Task decomposition is the practice of breaking a large data‑processing objective into smaller, reusable subtasks that can be scheduled independently. Each subtask may query a database, invoke a microservice, or transform a file. Because the subtasks run automatically, they often bypass the checks that a human would perform before exposing sensitive fields.
Data loss prevention (dlp) for such pipelines must operate at the point where data actually moves between components. Traditional dlp tools scan files at rest or inspect static code for hard‑coded secrets, but they do not see the values that travel over the wire during a live subtask. Without a runtime guard, a subtask can inadvertently log credit‑card numbers, leak health records, or write raw customer identifiers to a location that downstream teams treat as non‑sensitive.

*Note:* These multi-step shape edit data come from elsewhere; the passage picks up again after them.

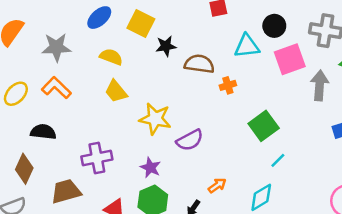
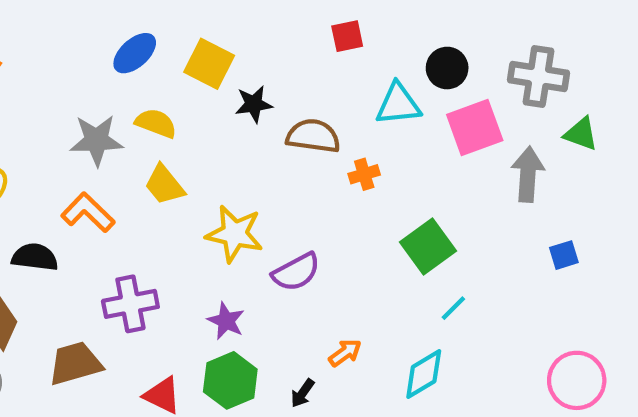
gray star: (56, 47) -> (96, 140), moved
orange L-shape: (56, 88) -> (88, 213), moved

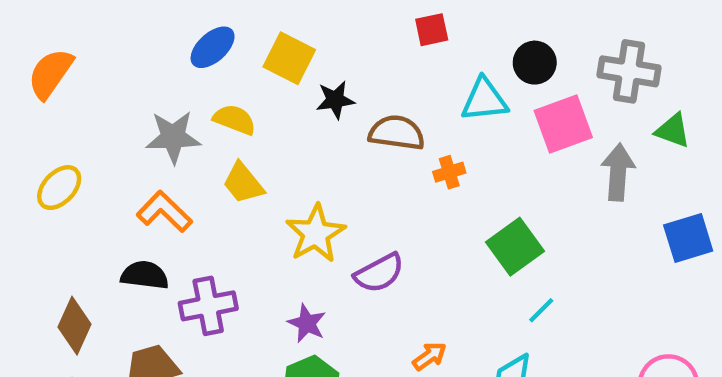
yellow star: (235, 234) -> (316, 234), turned 30
blue square: (564, 255) -> (688, 238), moved, size x1.6
black semicircle: (35, 257) -> (145, 275), moved

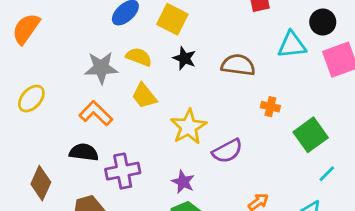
black star: (335, 100) -> (184, 58), moved, turned 30
orange cross: (449, 172) -> (270, 107), moved, turned 30

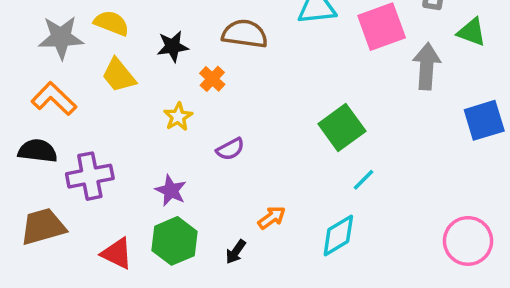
black star: (184, 58) -> (173, 46), moved, turned -30
orange cross: (270, 107) -> (212, 79), moved, turned 30
yellow star: (188, 127) -> (178, 117), size x0.6
purple semicircle: (227, 151) -> (230, 149), size x0.7

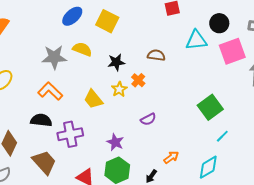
brown semicircle: (245, 34) -> (156, 55), size x0.7
yellow trapezoid: (119, 75) -> (93, 99), moved
yellow star: (178, 117) -> (119, 89), moved
brown trapezoid: (43, 227) -> (44, 162), turned 64

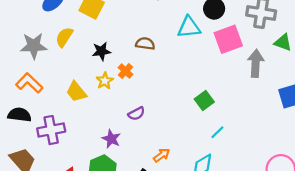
yellow semicircle: (82, 49) -> (64, 37), turned -78
green square: (210, 107) -> (204, 100), size x0.7
purple star: (115, 142) -> (111, 139), moved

Why the existing setup falls short
Most organizations rely on three layers to protect data:
- Identity and access management that decides which service account can start a job.
- Network segmentation that limits which hosts can talk to each other.

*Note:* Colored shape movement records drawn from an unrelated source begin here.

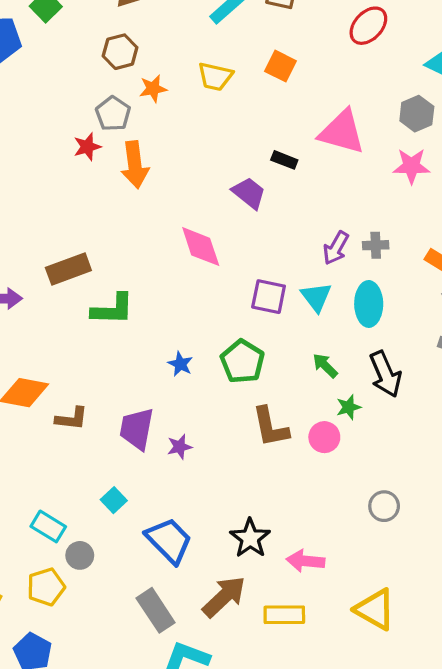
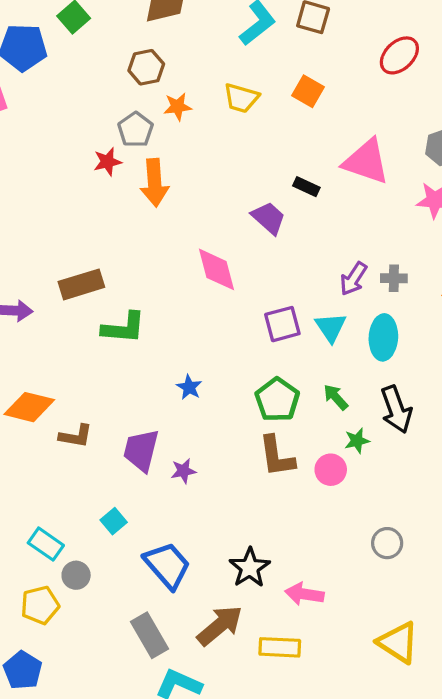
purple square: (269, 297) -> (282, 324), turned -30
green pentagon: (242, 362) -> (277, 400), moved
yellow triangle: (375, 609) -> (398, 642), moved

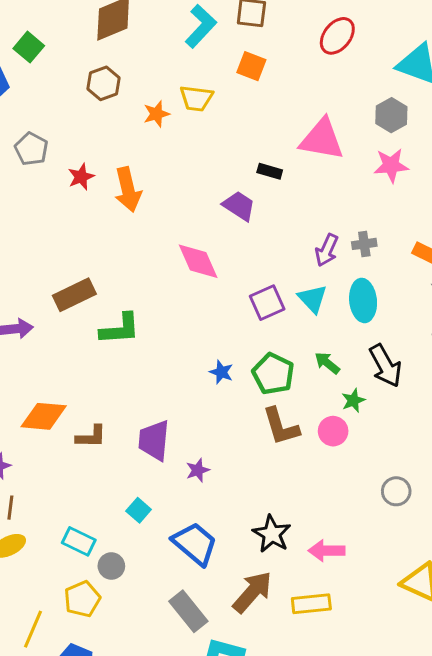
orange square: (308, 91) -> (251, 66), moved
orange star: (178, 107) -> (156, 114), moved
gray pentagon: (136, 130) -> (31, 149), moved
blue star: (189, 387) -> (221, 372), moved
purple star: (183, 471) -> (198, 470), moved

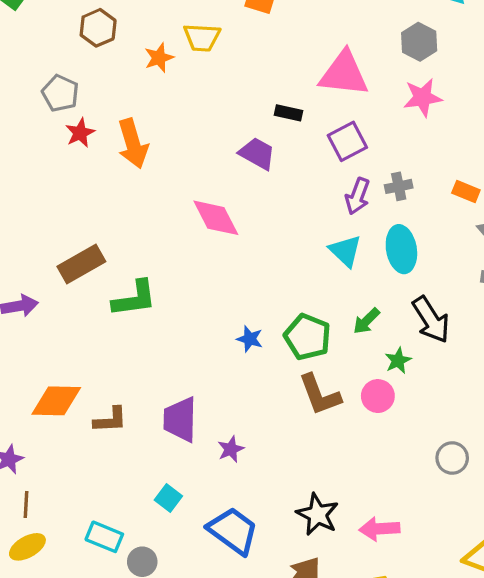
gray pentagon: (31, 149) -> (60, 93), moved
purple square: (267, 303) -> (347, 141), moved
green arrow: (327, 363) -> (366, 321), turned -80

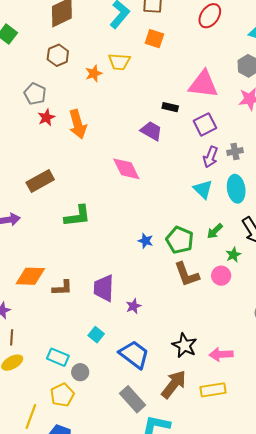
brown rectangle: (81, 264) -> (40, 181), moved

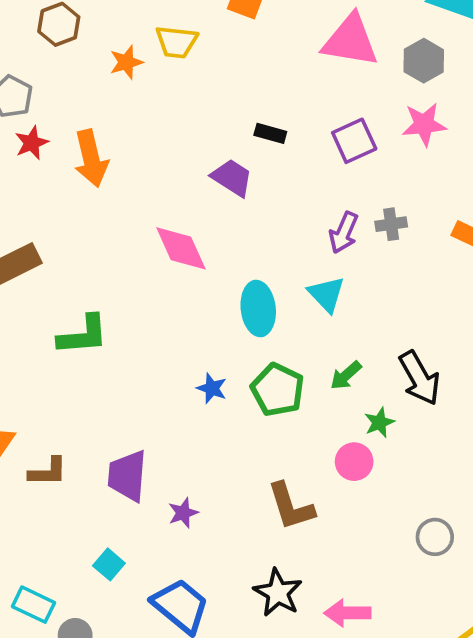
pink triangle: (203, 84) -> (350, 41), moved
purple square: (205, 124) -> (354, 141), moved
cyan ellipse: (236, 189) -> (258, 309), moved
brown L-shape: (187, 274) -> (291, 506), moved

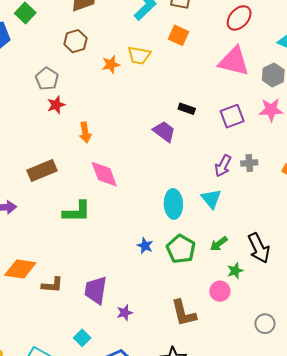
orange arrow: (91, 158) -> (85, 133), moved, size x0.7
pink diamond: (181, 248) -> (104, 174), moved
gray circle: (435, 537) -> (265, 324), moved

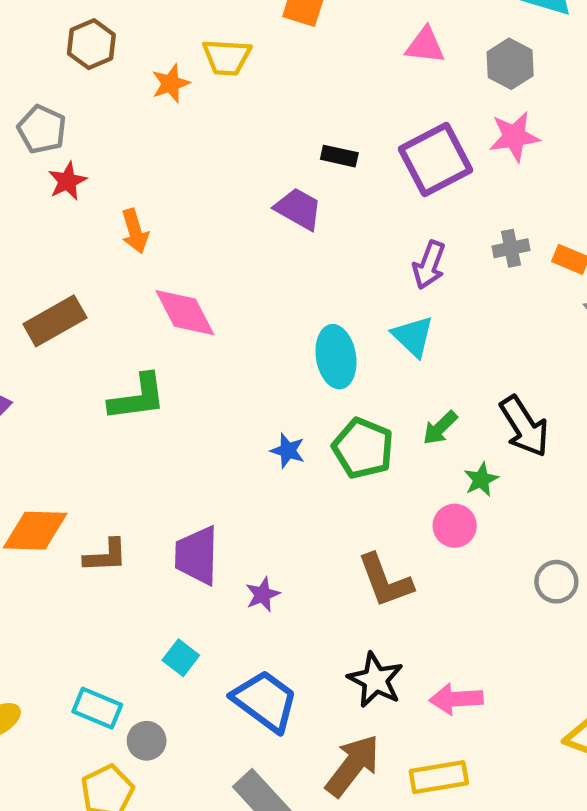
pink triangle: (234, 61) -> (425, 45), size x0.6
purple square: (232, 116) -> (435, 159), size x1.4
gray cross: (249, 163) -> (511, 248), moved

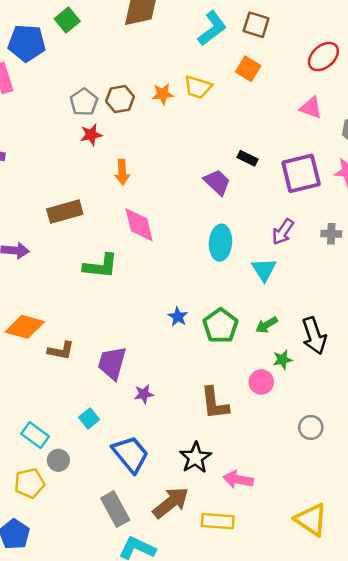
brown hexagon: (91, 44) -> (120, 99), moved
cyan ellipse: (336, 357) -> (220, 243), moved

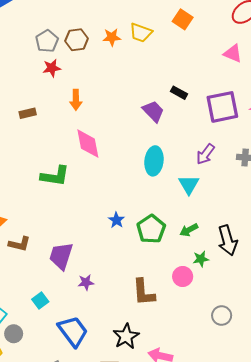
brown rectangle: (65, 212) -> (28, 113), moved, size x0.6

- Post‑run audits that examine logs after the fact.
These controls are necessary but not sufficient. The identity system determines that the CI job is allowed to start, but it does not inspect the payload that the job sends to the database. Network rules keep traffic on the internal subnet, yet they do not differentiate a benign query from one that extracts a full customer table. After the job finishes, audit logs may show a successful connection, but they rarely contain the actual rows that were returned.
Consequently, the request still reaches the target database directly, without any inline masking, without a per‑query approval step, and without a record of the exact data that crossed the wire.
Introducing hoop.dev as the data‑path enforcement point
hoop.dev is a layer‑7 gateway that sits between the task‑decomposition engine and the infrastructure it talks to. By deploying hoop.dev as the sole proxy for database, API, or SSH connections, every request must pass through its inspection layer before reaching the target.
Because hoop.dev operates at the protocol level, it can apply dlp policies in real time. When a subtask issues a SELECT that would return a column marked as sensitive, hoop.dev masks the field before it leaves the database. If a subtask attempts a destructive command, hoop.dev can block it or route it to a human approver. Each session is recorded, and the recorded data can be replayed for forensic analysis.
All of these enforcement outcomes, inline masking, command blocking, just‑in‑time approval, session recording, exist only because hoop.dev sits in the data path. The identity provider (Okta, Azure AD, Google Workspace, etc.) authenticates the request, but hoop.dev is the component that actually enforces the dlp rules.